[[ Supplied records open ]]

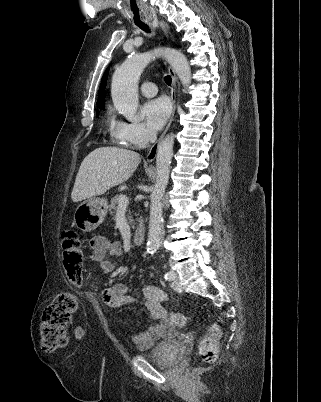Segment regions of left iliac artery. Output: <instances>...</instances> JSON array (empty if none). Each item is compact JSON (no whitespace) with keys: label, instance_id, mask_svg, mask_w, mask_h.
I'll list each match as a JSON object with an SVG mask.
<instances>
[{"label":"left iliac artery","instance_id":"obj_1","mask_svg":"<svg viewBox=\"0 0 321 402\" xmlns=\"http://www.w3.org/2000/svg\"><path fill=\"white\" fill-rule=\"evenodd\" d=\"M165 280H172L173 279V274L171 272H167L164 275Z\"/></svg>","mask_w":321,"mask_h":402}]
</instances>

[[ Supplied records closed ]]

(Action item)
Word for word, restate each line above, minus its pictures.

(Output)
Segment regions of left iliac artery. Output: <instances>...</instances> JSON array (empty if none). Each item is compact JSON (no whitespace) with keys: label, instance_id, mask_svg, mask_w, mask_h.
I'll list each match as a JSON object with an SVG mask.
<instances>
[{"label":"left iliac artery","instance_id":"obj_1","mask_svg":"<svg viewBox=\"0 0 321 402\" xmlns=\"http://www.w3.org/2000/svg\"><path fill=\"white\" fill-rule=\"evenodd\" d=\"M165 280H172L173 279V274L171 272H167L164 275Z\"/></svg>","mask_w":321,"mask_h":402}]
</instances>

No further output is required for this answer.